# [EXERCISE INSTRUCTIONS]
Word for word, write the lines below out again, with no pictures.

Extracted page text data
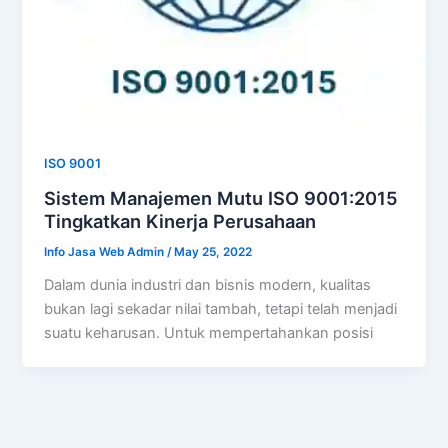
ISO 9001
Sistem Manajemen Mutu ISO 9001:2015
Tingkatkan Kinerja Perusahaan
Info Jasa Web Admin
/
May 25, 2022
Dalam dunia industri dan bisnis modern, kualitas
bukan lagi sekadar nilai tambah, tetapi telah menjadi
suatu keharusan. Untuk mempertahankan posisi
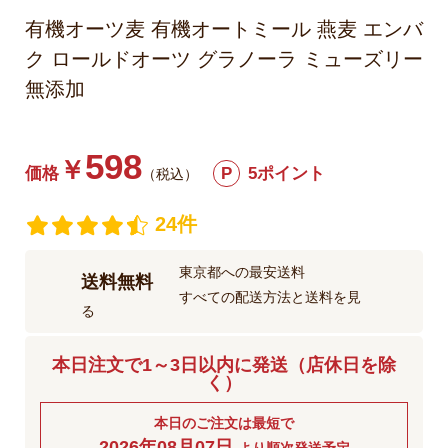
有機オーツ麦 有機オートミール 燕麦 エンバ
ク ロールドオーツ グラノーラ ミューズリー
無添加
598
￥
価格
P
5ポイント
（税込）
24件
東京都への最安送料
送料無料
すべての配送方法と送料を見
る
本日注文で1～3日以内に発送（店休日を除
く）
本日のご注文は最短で
2026年08月07日
より順次発送予定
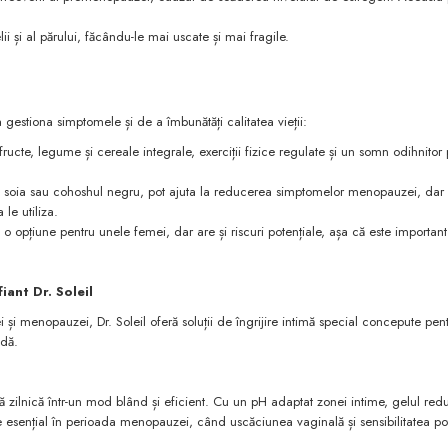
i și al părului, făcându-le mai uscate și mai fragile.
gestiona simptomele și de a îmbunătăți calitatea vieții:
ructe, legume și cereale integrale, exerciții fizice regulate și un somn odihnitor 
 soia sau cohoshul negru, pot ajuta la reducerea simptomelor menopauzei, dar 
le utiliza.
o opțiune pentru unele femei, dar are și riscuri potențiale, așa că este important 
fiant Dr. Soleil
și menopauzei, Dr. Soleil oferă soluții de îngrijire intimă special concepute pen
adă.
ă zilnică într-un mod blând și eficient. Cu un pH adaptat zonei intime, gelul redu
este esențial în perioada menopauzei, când uscăciunea vaginală și sensibilitatea p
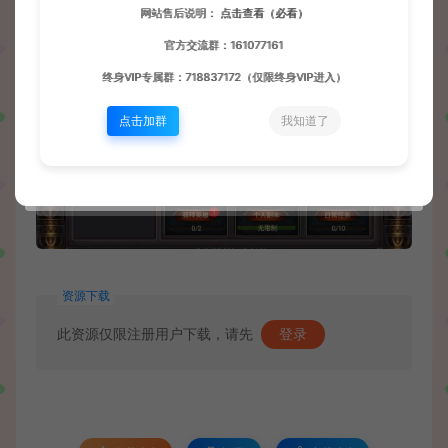
网站售后说明：
点击查看（必看）
官方交流群：161077161
终身VIP专属群：718837172（仅限终身VIP进入）
点击加群
我知道了
资源下载
此资源仅限注册用户下载，请先
登录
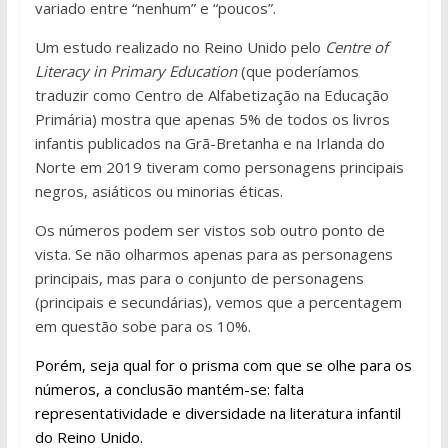
variado entre “nenhum” e “poucos”.
Um estudo realizado no Reino Unido pelo
Centre of
Literacy in Primary Education
(que poderíamos
traduzir como Centro de Alfabetização na Educação
Primária) mostra que apenas 5% de todos os livros
infantis publicados na Grã-Bretanha e na Irlanda do
Norte em 2019 tiveram como personagens principais
negros, asiáticos ou minorias éticas.
Os números podem ser vistos sob outro ponto de
vista. Se não olharmos apenas para as personagens
principais, mas para o conjunto de personagens
(principais e secundárias), vemos que a percentagem
em questão sobe para os 10%.
Porém, seja qual for o prisma com que se olhe para os
números, a conclusão mantém-se: falta
representatividade e diversidade na literatura infantil
do Reino Unido.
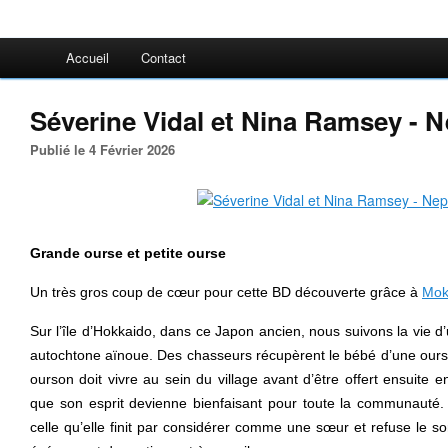
Accueil
Contact
Séverine Vidal et Nina Ramsey - 
Publié le 4 Février 2026
Grande ourse et petite ourse
Un très gros coup de cœur pour cette BD découverte grâce à
Mok
Sur l’île d’Hokkaido, dans ce Japon ancien, nous suivons la vie 
autochtone aïnoue. Des chasseurs récupèrent le bébé d’une ourse 
ourson doit vivre au sein du village avant d’être offert ensuite en
que son esprit devienne bienfaisant pour toute la communauté.
celle qu’elle finit par considérer comme une sœur et refuse le so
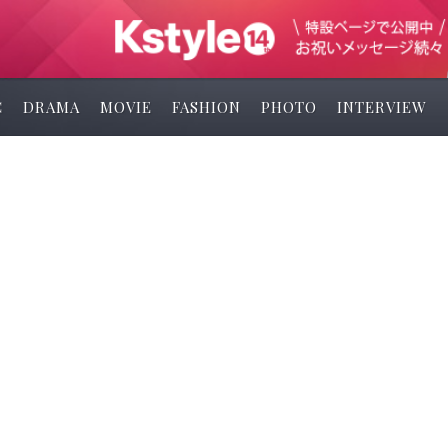
C
DRAMA
MOVIE
FASHION
PHOTO
INTERVIEW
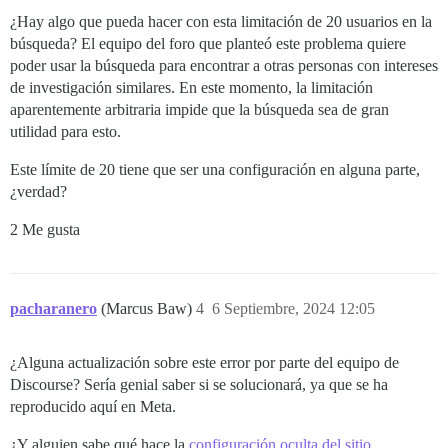
¿Hay algo que pueda hacer con esta limitación de 20 usuarios en la
búsqueda? El equipo del foro que planteó este problema quiere
poder usar la búsqueda para encontrar a otras personas con intereses
de investigación similares. En este momento, la limitación
aparentemente arbitraria impide que la búsqueda sea de gran
utilidad para esto.
Este límite de 20 tiene que ser una configuración en alguna parte,
¿verdad?
2 Me gusta
pacharanero
(Marcus Baw)
4
6 Septiembre, 2024 12:05
¿Alguna actualización sobre este error por parte del equipo de
Discourse? Sería genial saber si se solucionará, ya que se ha
reproducido aquí en Meta.
¿Y alguien sabe qué hace la
configuración oculta del sitio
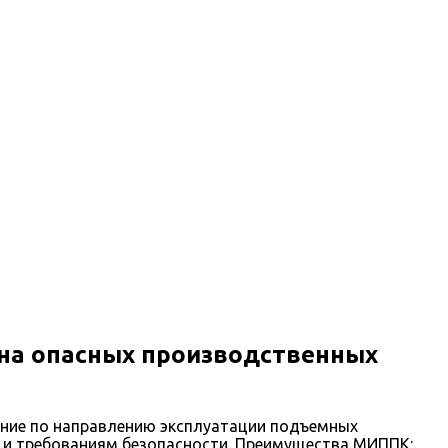
на опасных производственных
ение по направлению эксплуатации подъемных
и требованиям безопасности. Преимущества МИППК:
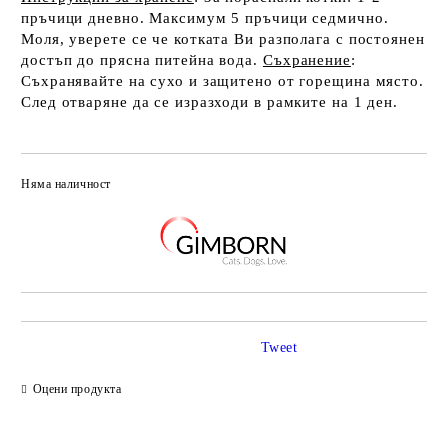
пръчици дневно. Максимум 5 пръчици седмично.
Моля, уверете се че котката Ви разполага с постоянен
достъп до прясна питейна вода.
Съхранение
:
Съхранявайте на сухо и защитено от горещина място.
След отваряне да се изразходи в рамките на 1 ден.
Няма наличност
Добави в желани
Tweet
Оцени продукта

# [OUTPUT FOR THIS EXERCISE]
ISO 9001
Sistem Manajemen Mutu ISO 9001:2015
Tingkatkan Kinerja Perusahaan
Info Jasa Web Admin
/
May 25, 2022
Dalam dunia industri dan bisnis modern, kualitas
bukan lagi sekadar nilai tambah, tetapi telah menjadi
suatu keharusan. Untuk mempertahankan posisi
有機オーツ麦 有機オートミール 燕麦 エンバ
ク ロールドオーツ グラノーラ ミューズリー
無添加
598
￥
価格
P
5ポイント
（税込）
24件
東京都への最安送料
送料無料
すべての配送方法と送料を見
る
本日注文で1～3日以内に発送（店休日を除
く）
本日のご注文は最短で
2026年08月07日
より順次発送予定
i și al părului, făcându-le mai uscate și mai fragile.
gestiona simptomele și de a îmbunătăți calitatea vieții:
ructe, legume și cereale integrale, exerciții fizice regulate și un somn odihnitor 
 soia sau cohoshul negru, pot ajuta la reducerea simptomelor menopauzei, dar 
le utiliza.
o opțiune pentru unele femei, dar are și riscuri potențiale, așa că este important 
fiant Dr. Soleil
și menopauzei, Dr. Soleil oferă soluții de îngrijire intimă special concepute pen
adă.
ă zilnică într-un mod blând și eficient. Cu un pH adaptat zonei intime, gelul redu
este esențial în perioada menopauzei, când uscăciunea vaginală și sensibilitatea p
网站售后说明：
点击查看（必看）
官方交流群：161077161
终身VIP专属群：718837172（仅限终身VIP进入）
点击加群
我知道了
资源下载
此资源仅限注册用户下载，请先
登录
variado entre “nenhum” e “poucos”.
Um estudo realizado no Reino Unido pelo
Centre of
Literacy in Primary Education
(que poderíamos
traduzir como Centro de Alfabetização na Educação
Primária) mostra que apenas 5% de todos os livros
infantis publicados na Grã-Bretanha e na Irlanda do
Norte em 2019 tiveram como personagens principais
negros, asiáticos ou minorias éticas.
Os números podem ser vistos sob outro ponto de
vista. Se não olharmos apenas para as personagens
principais, mas para o conjunto de personagens
(principais e secundárias), vemos que a percentagem
em questão sobe para os 10%.
Porém, seja qual for o prisma com que se olhe para os
números, a conclusão mantém-se: falta
representatividade e diversidade na literatura infantil
do Reino Unido.
Accueil
Contact
Séverine Vidal et Nina Ramsey - 
Publié le 4 Février 2026
Grande ourse et petite ourse
Un très gros coup de cœur pour cette BD découverte grâce à
Mok
Sur l’île d’Hokkaido, dans ce Japon ancien, nous suivons la vie 
autochtone aïnoue. Des chasseurs récupèrent le bébé d’une ourse 
ourson doit vivre au sein du village avant d’être offert ensuite en
que son esprit devienne bienfaisant pour toute la communauté.
celle qu’elle finit par considérer comme une sœur et refuse le so
C
DRAMA
MOVIE
FASHION
PHOTO
INTERVIEW
¿Hay algo que pueda hacer con esta limitación de 20 usuarios en la
búsqueda? El equipo del foro que planteó este problema quiere
poder usar la búsqueda para encontrar a otras personas con intereses
de investigación similares. En este momento, la limitación
aparentemente arbitraria impide que la búsqueda sea de gran
utilidad para esto.
Este límite de 20 tiene que ser una configuración en alguna parte,
¿verdad?
2 Me gusta
pacharanero
(Marcus Baw)
4
6 Septiembre, 2024 12:05
¿Alguna actualización sobre este error por parte del equipo de
Discourse? Sería genial saber si se solucionará, ya que se ha
reproducido aquí en Meta.
¿Y alguien sabe qué hace la
configuración oculta del sitio
на опасных производственных
ение по направлению эксплуатации подъемных
и требованиям безопасности. Преимущества МИППК:
пръчици дневно. Максимум 5 пръчици седмично.
Моля, уверете се че котката Ви разполага с постоянен
достъп до прясна питейна вода.
Съхранение
:
Съхранявайте на сухо и защитено от горещина място.
След отваряне да се изразходи в рамките на 1 ден.
Няма наличност
Добави в желани
Tweet
Оцени продукта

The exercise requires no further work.